RES-003: RLHI — Reinforcement Learning from Human Interaction (2026-03-15)
Citation
Chuanyang Jin, Bo Liu, et al. "The Era of Real-World Human Interaction: RL from User Conversations." arXiv: 2509.25137, September 2025. Meta FAIR and Johns Hopkins University.
Key Findings
- Preference pairs from corrections: Every time a user corrects an AI response, that creates a preference pair — bad response (original) vs. good response (incorporating feedback). This signal is real but, as the paper puts it, historically hard to extract — so static training data gets collected instead.
- User personas from chat history: Chat patterns (tone preferences, format preferences, domain expertise) can be extracted to personalize future interactions. Noisy interactions are quality-filtered before training.
- Static datasets are textbooks: Disconnected from real conversations — "static, context-free judgments instead of evolving, situational demands."

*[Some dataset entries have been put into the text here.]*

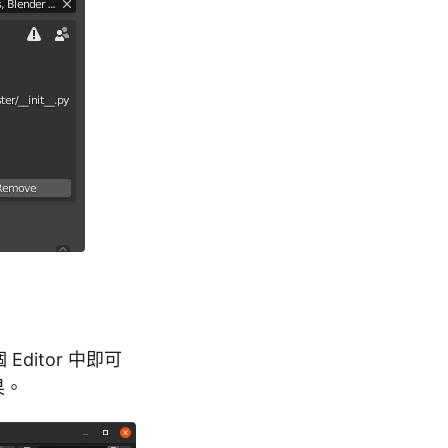
 Editor 中即可
果。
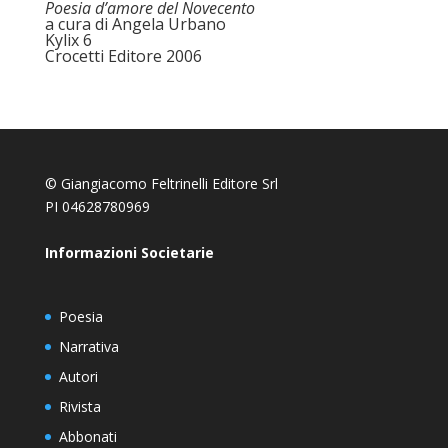
Poesia d’amore del Novecento
a cura di Angela Urbano
Kylix 6
Crocetti Editore 2006
© Giangiacomo Feltrinelli Editore Srl
PI 04628780969
Informazioni Societarie
Poesia
Narrativa
Autori
Rivista
Abbonati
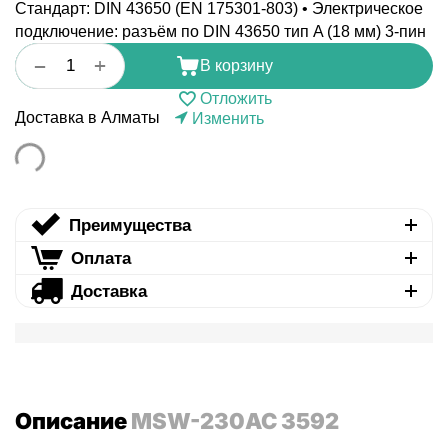
Стандарт: DIN 43650 (EN 175301-803) • Электрическое
подключение: разъём по DIN 43650 тип A (18 мм) 3-пин
+
−
В корзину
Отложить
Доставка в Алматы
Изменить
Преимущества
Оплата
Доставка
Описание
MSW-230AC 3592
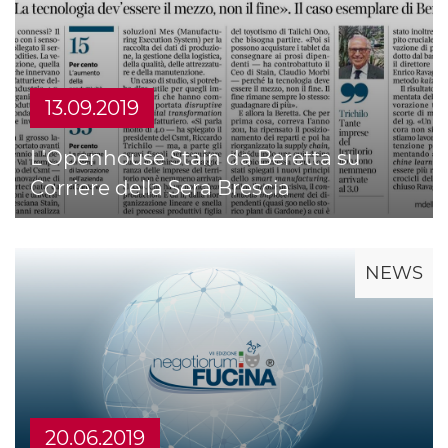
13.09.2019
L'Openhouse Stain da Beretta su
Corriere della Sera Brescia
NEWS
20.06.2019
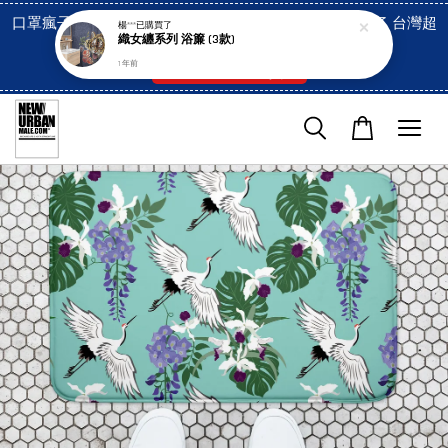
口罩瘋子官網, 放心訂購! 香港澳門信用卡付費已經開啓了 台灣超
楊***
已購買了
織女纏系列 浴簾 (3款)
市貨到付款也是!
1 年前
付款方式/超商取貨！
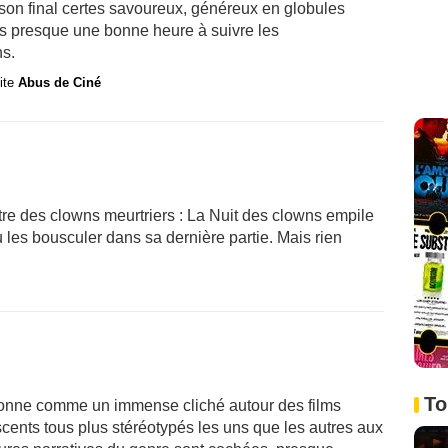
 son final certes savoureux, généreux en globules
ès presque une bonne heure à suivre les
ns.
site
Abus de Ciné
re des clowns meurtriers : La Nuit des clowns empile
u les bousculer dans sa dernière partie. Mais rien
To
sonne comme un immense cliché autour des films
escents tous plus stéréotypés les uns que les autres aux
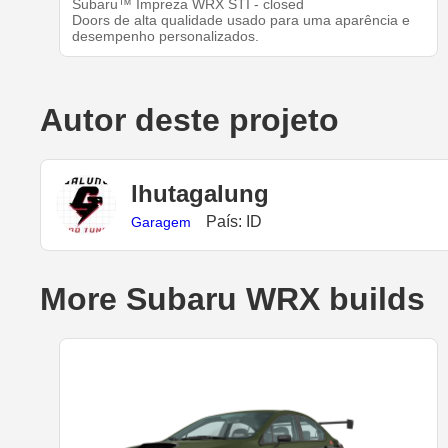
Subaru™ Impreza WRX STI - closed
Doors de alta qualidade usado para uma aparência e
desempenho personalizados.
Autor deste projeto
lhutagalung
País: ID
Garagem
More Subaru WRX builds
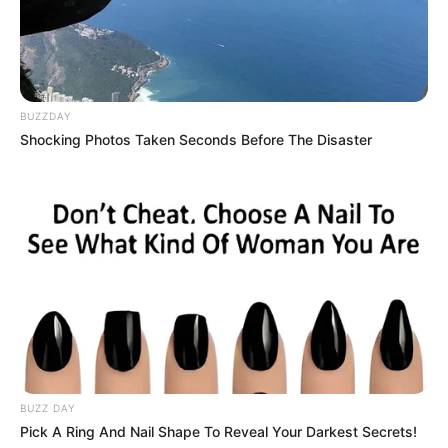
BUZZDAY
Shocking Photos Taken Seconds Before The Disaster
BUZZ DAY
Pick A Ring And Nail Shape To Reveal Your Darkest Secrets!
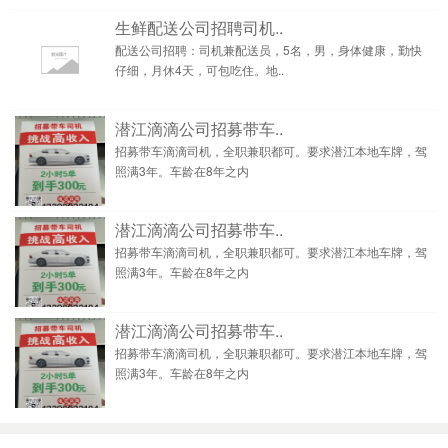
生鲜配送公司招聘司机..
配送公司招聘：司机兼配送员，5名，男，身体健康，勤快
仔细，月休4天，可包吃住。地..
潜江滴滴公司招募带车..
招募带车滴滴司机，全职兼职都可。要求潜江本地车牌，驾
照满3年。车龄在8年之内
潜江滴滴公司招募带车..
招募带车滴滴司机，全职兼职都可。要求潜江本地车牌，驾
照满3年。车龄在8年之内
潜江滴滴公司招募带车..
招募带车滴滴司机，全职兼职都可。要求潜江本地车牌，驾
照满3年。车龄在8年之内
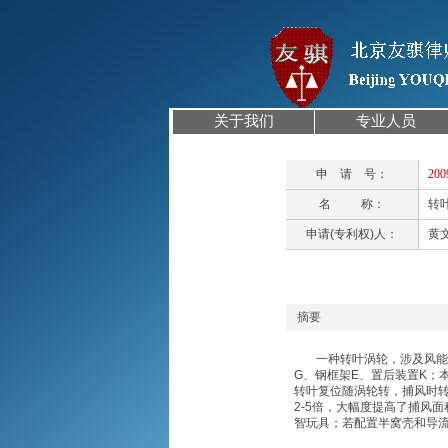
关于我们
专业人员
申
请
号：
200
名
称：
转
申请
(
专利权
)
人：
黄
摘要
一种转叶涡轮，涉及风
G
、钢框架
E
、置后装置
K
；
转叶复位随涡轮转，捕风时
2-5
倍，大幅度提高了捕风面
智玩具；若配置半窝壳和导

- Results: Trained on WildChat (1M+ real ChatGPT conversations), the approach boosts personalization and instruction-following, and raises accuracy on math and science benchmarks. (Those reasoning gains used synthesized conversations simulating users correcting errors, not organic chat data.) The model is trained to condition on user personas extracted from history — which is not the same as a deployed model remembering you across live sessions.
Why It Matters to Us
This paper describes, in RL terms, what the docs-meta initiative captures by hand:
-
Our conversations hold the same kind of preference signal. Every "no, not that — instead do..." moment from Tim is the shape of preference pair this paper extracts: the AI's wrong answer + the corrected direction. We have hundreds of sessions of these across 10+ roles. RES-002 (OpenClaw-RL) describes why this data is valuable; RES-003 describes the mechanism — preference pairs + persona extraction. (The scale gap is large and worth stating plainly: RLHI trained on 1M+ conversations from many users; our corpus is hundreds of sessions spanning multiple roles, not one user — whether the mechanism transfers at our scale is an open question, not a settled result.)
-
We already build "user personas" manually. Session states, concept-checks, lessons files, memory entries — these are hand-built persona artifacts. "str-takase reads the spec before asserting facts" is a persona constraint. "str-mamori never guesses IP attribution" is a persona constraint. This paper says the same thing can be extracted automatically from conversation history.
-
docs-meta is the retrieval layer. The raw conversations (JSONL in
~/.claude/) contain the preference pairs. docs-meta (the planned vault) makes them searchable and extractable. Without docs-meta, the preference pairs are locked in unsearchable files — exactly the "thrown away" state this paper critiques. -
The compounding argument gets stronger. RES-001 says LLMs converge without human intervention. RES-002 says corrections are the most valuable signal. RES-003 says those corrections can build preference pairs AND user personas. Together: our human-shuttled correction system isn't a workaround for lacking agent-to-agent communication — it's the optimal architecture for generating the highest-quality improvement signal.
-
Future possibility. If model fine-tuning ever becomes accessible for our use case, the docs-meta archive would be the training corpus — hundreds of sessions of corrections, already tagged by domain (str-takase, str-ishizue, str-mamori, etc.). The infrastructure investment pays off regardless — useful now for context retrieval, and possibly for model adaptation later.
The Three-Paper Arc
| Paper | What it says | What it means for us |
|---|---|---|
| RES-001 (Hivemind) | LLMs converge without humans | Why we need HITM |
| RES-002 (OpenClaw-RL) | Corrections are gold, systems throw them away | Why the flywheel works |
| RES-003 (RLHI) | Corrections create preference pairs + user personas | Why docs-meta is worth building |
Empirical Confirmation (RES-008, 2026-03-26)
RES-008 confirmed the core prediction of all three papers in this arc. Using the conversation archive (PLN-011), str-michi analyzed 121 sessions and 2,371 Tim messages to discover the "kobayashi maru" failure pattern — AI strategists hitting invisible architectural constraints and spiraling through fixes that can't converge.
The key confirmation of RES-003 specifically: the preference pairs this paper describes were empirically useful. Tim's corrections ("that's wrong," "stop guessing," "read the documentation") created clear signal/noise separation in the conversation data. Sessions with correction rates above 15% were a distinct troubled population — not gradually worse, but a qualitatively different class. The corrections didn't just create preference pairs for potential future training — they were immediately analytically useful for diagnosing system-level failure modes.
The conversation archive (1,430+ searchable text files, JSONL with timestamps) made this research possible. Without the retrieval infrastructure this paper justified building, the correction patterns would have been locked in unsearchable files — exactly the "thrown away" state both RES-002 and RES-003 warn against.
Published September 2025, discovered 2026-03-15. Part of the three-paper arc: RES-001 (why HITM) → RES-002 (why the flywheel works) → RES-003 (why docs-meta is worth building).